По волнам русалочьих грез – сквозь зияющую пустоту реального сейчас – в самое сердце ослепительных иллюзий, где, вопреки законам времени и пространства, беспечно переплетаются сон с явью и нет ничего, кроме звездной ясности его глаз, убаюкивающей теплоты его голоса и стройной отзывчивости моего морского тела на прикосновения его взгляда, его рук и даже его тягучих мыслей, которые почему-то томной, навязчивой волной вплетаются в мои. Затерянный остров в русалочьем царстве, куда по какой-то роковой случайности, абсолютно противоречащей канону всем известной сказки, был заманен трепетный принц.

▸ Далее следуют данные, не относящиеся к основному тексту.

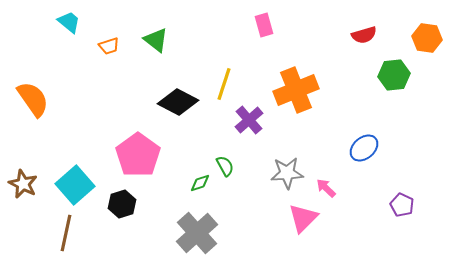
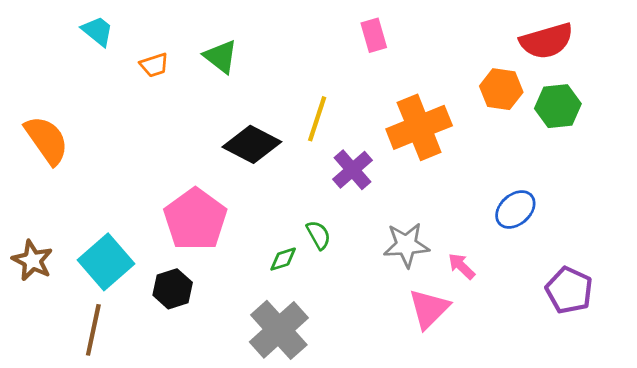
red semicircle: (364, 35) -> (547, 41), moved, size x1.5
orange hexagon: (427, 38) -> (501, 89), moved
purple pentagon: (402, 205) -> (569, 290), size x1.4

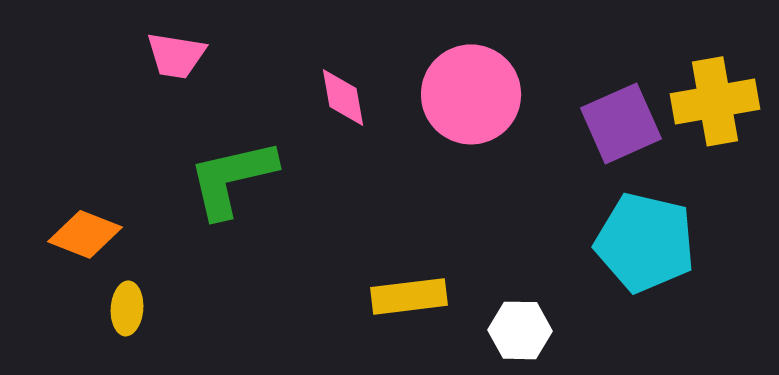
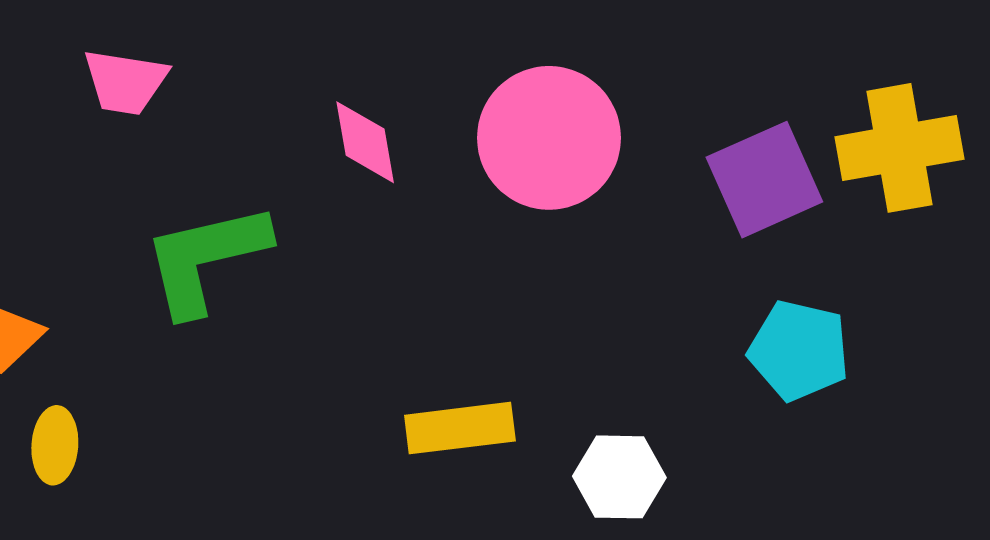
cyan pentagon: (645, 242) -> (799, 350), size x0.7

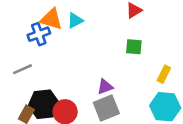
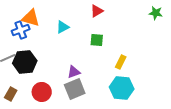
cyan triangle: (75, 20) -> (63, 27), moved
black hexagon: (44, 104) -> (25, 62), moved

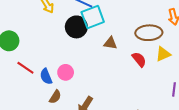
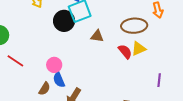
yellow triangle: (163, 54) -> (139, 49), moved
blue semicircle: (46, 76) -> (59, 80), moved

О, нет. Он так робок, что я не могу представить себе его на этом острове, только вижу как он сидит на своем обычном месте, выпучив глаза и невпопад улыбаясь, иногда говорит что-то грандиозное и сделав глоток воды, поправляет рукава.

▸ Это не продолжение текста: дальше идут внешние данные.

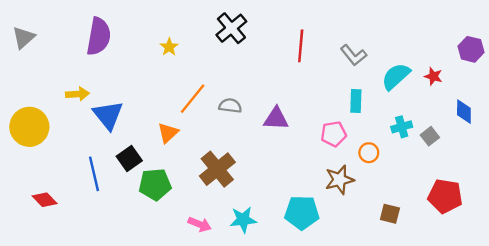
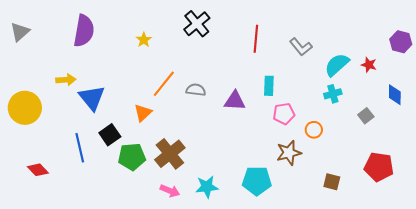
cyan rectangle: (356, 101) -> (269, 86), moved
cyan cross: (402, 127) -> (333, 94), moved
brown cross: (217, 169) -> (170, 154), moved

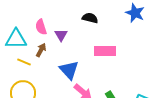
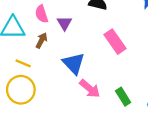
pink rectangle: (105, 51) -> (115, 42), turned 55
yellow line: (24, 62) -> (23, 63), moved

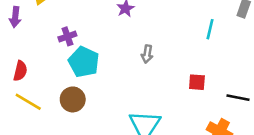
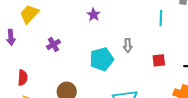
gray arrow: (147, 54) -> (128, 45), moved
cyan pentagon: (84, 62) -> (102, 59), moved, turned -30

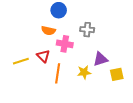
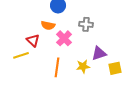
pink cross: (65, 44) -> (64, 38), turned 35
red triangle: (43, 56) -> (33, 40), moved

Придется вернуться в этот застенчивый мир и, скажем так, сделать так, чтобы он нагрянул ко мне на чай. Я сделаю удивленное лицо и подниму на него глаза: «Как? Это вы?». Он всем своим видом скажет – а что в этом такого - и бесцеремонно ворвется в дом (да, именно ворвется). «У меня неприбрано...сейчас поставлю чай» - начну я лепетать и кто-то очень навязчивый в мозгу едко произнесет : «это называется вилять хвостом», пока я буду, поправляя прическу, проходить из коридора на кухню.

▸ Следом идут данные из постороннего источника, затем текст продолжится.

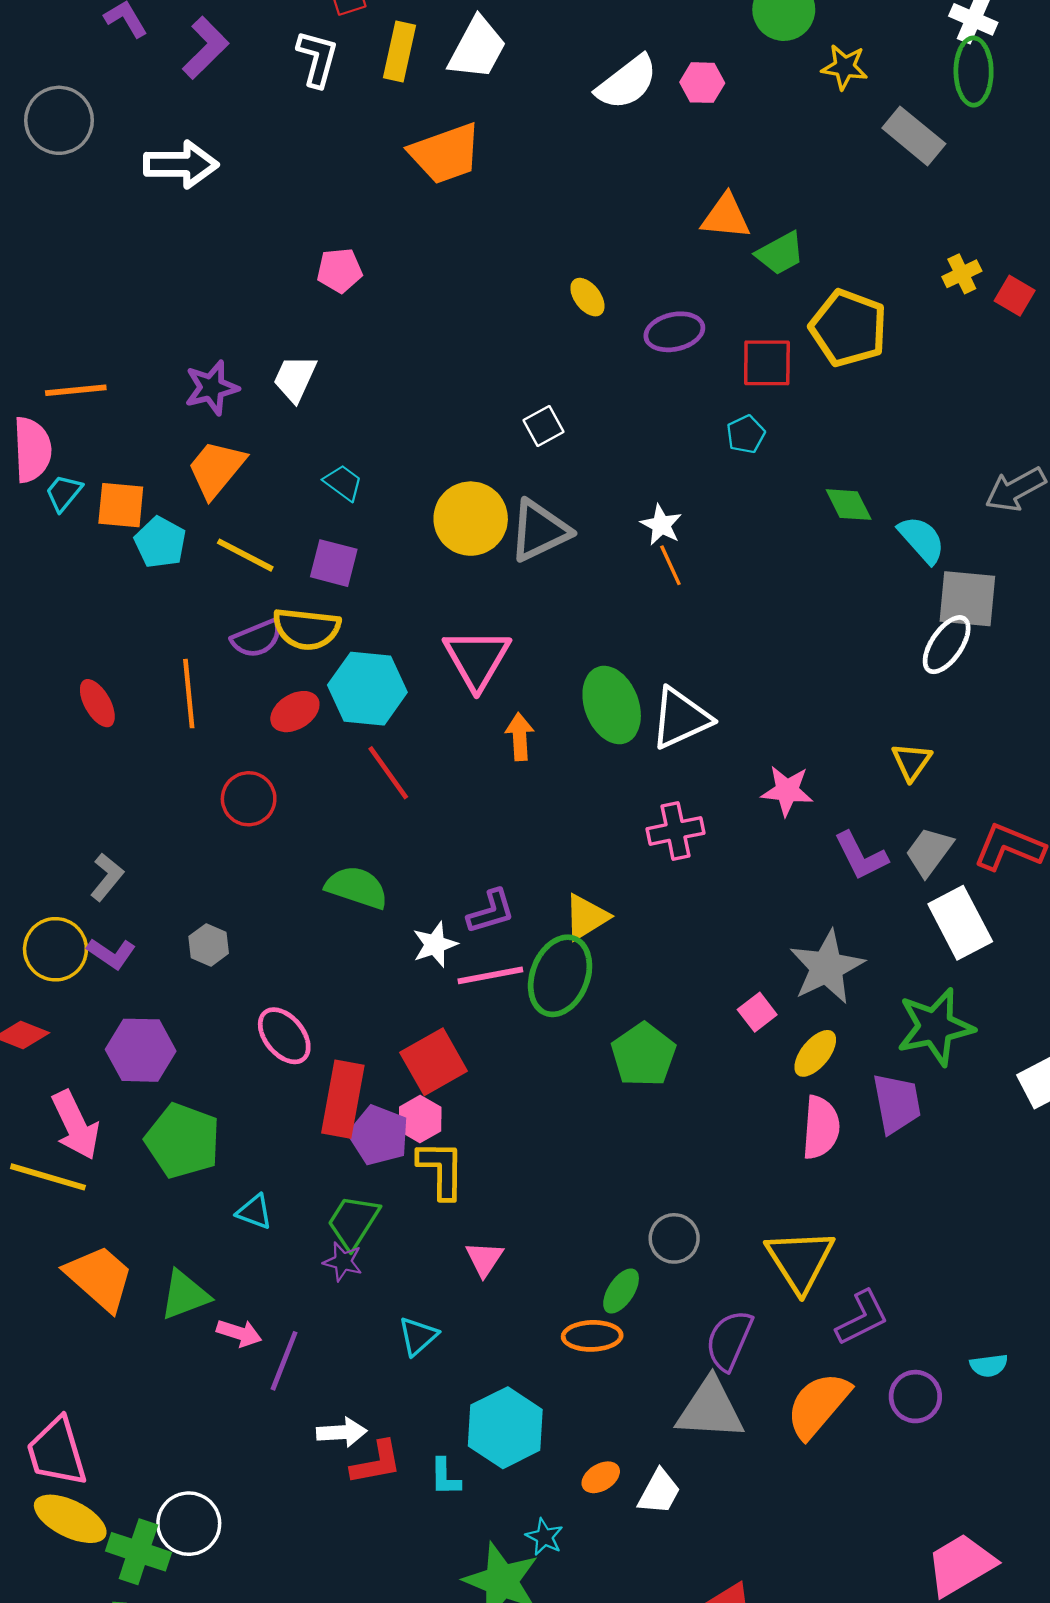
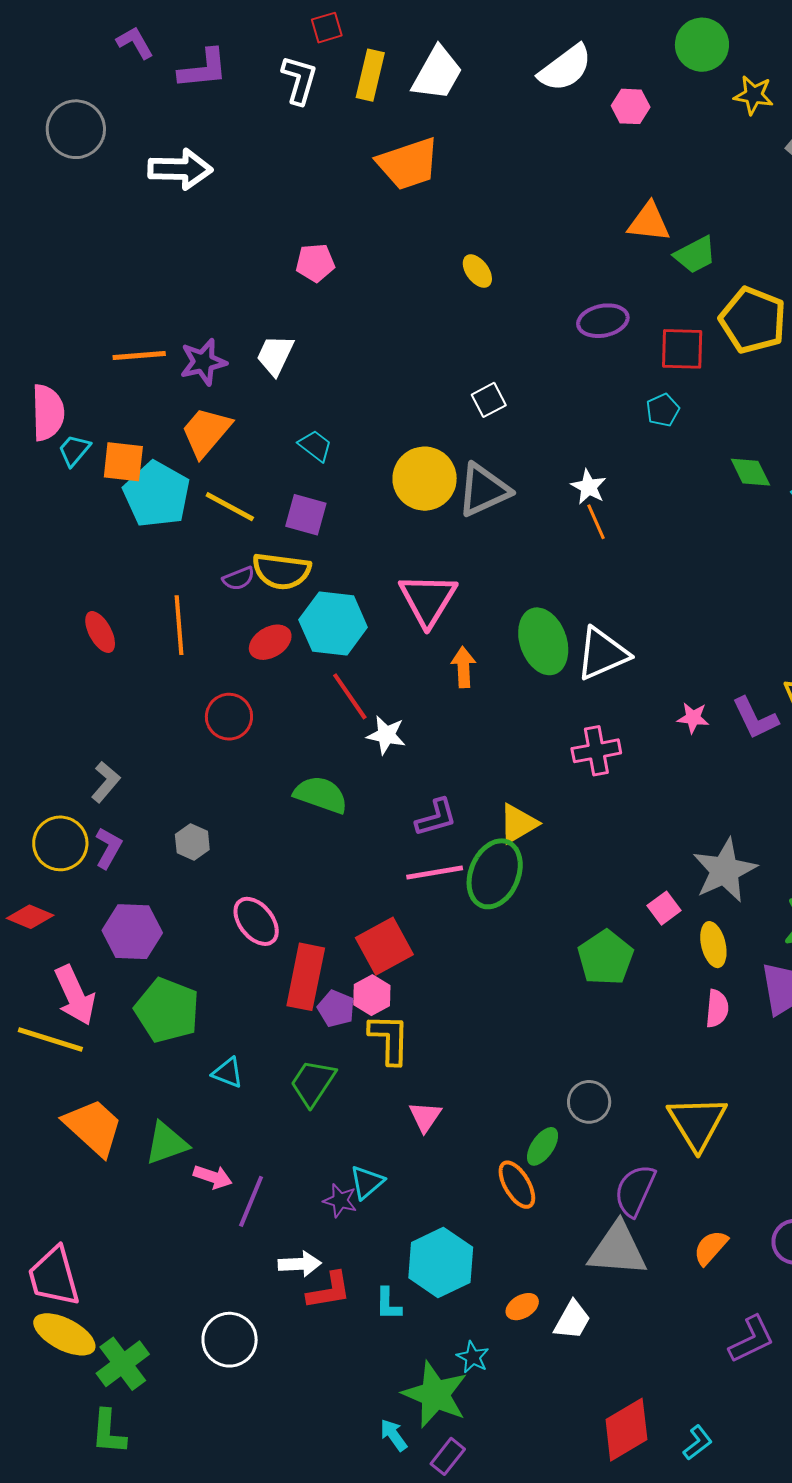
purple L-shape: (206, 48) -> (203, 69), turned 38
white semicircle: (627, 82) -> (565, 68), moved
yellow ellipse: (587, 297) -> (477, 271), moved
orange line: (76, 390) -> (139, 356), moved
cyan pentagon: (160, 542) -> (157, 494), size x1.5
purple semicircle: (257, 638) -> (239, 579), size x0.7
pink star: (787, 791) -> (693, 718), size x0.7
purple L-shape: (861, 856) -> (755, 718), moved
white star: (435, 944) -> (386, 735), moved, turned 30
purple L-shape: (111, 953) -> (108, 848), turned -96
yellow ellipse: (815, 1053) -> (713, 945), turned -54
green pentagon: (643, 1055) -> (606, 958), moved
pink semicircle: (821, 1128) -> (717, 1009), size x0.7
purple pentagon: (379, 1135) -> (336, 1009), size x0.7
purple star: (343, 1262) -> (340, 1201), moved
purple L-shape: (862, 1318) -> (752, 1339), moved
orange ellipse: (592, 1336) -> (517, 1185), turned 60
orange semicircle: (818, 1405) -> (711, 1248), size x0.6
white circle: (189, 1524) -> (230, 1340), moved
green cross: (138, 1552) -> (123, 1364), turned 34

Дальше мое воображение застывает. То, как он снимает обувь и просачивается к месту моего пребывания остается для меня недоступным. Может это будет так – небрежная походка, поправляя галстук (ах, он не носит галстуки), обдумывая дальнейший план действий или задумчиво осматривая коридор – я не знаю. Но каким-то образом мы окажемся друг напротив друга и в моих руках будет отчаянно трепетать фарфоровая чашка, которой самой судьбой будет предначертано быть безжалостно разбитой, то ли от недостатка моего внимания, то ли от пронзающего слух накала воздушного пространства между завороженными друг другом нами; за это время я успею удивиться блеску его глаз и умудрюсь беспечно поинтересоваться тем, отчего они так блетсят: от того ли, что он их выпучивает или наоброт, оттого что блестят они так сами выпучиваются, он улыбнется и ничего не скажет, а я, предвкушая горячую мягкость прикоснования его чуть припухлых губ – тут самое время раздаться громкому звону отчаянно бьющейся чашки – и он неловко схватит меня руками за бока – десять тонких ниточек, от которых по телу пронесется стремительный ток – и я потеряю связь с реальностью и рассудком - лишь только яркой небрежной картинкой застынет в мозгу: самовлюбленный хищный рыцарь яростно вкушает прелестную русалку прямо на кухонном столе, на глазах только что разбившейся чашки, которую бережно и нежно когда-то дарила мать.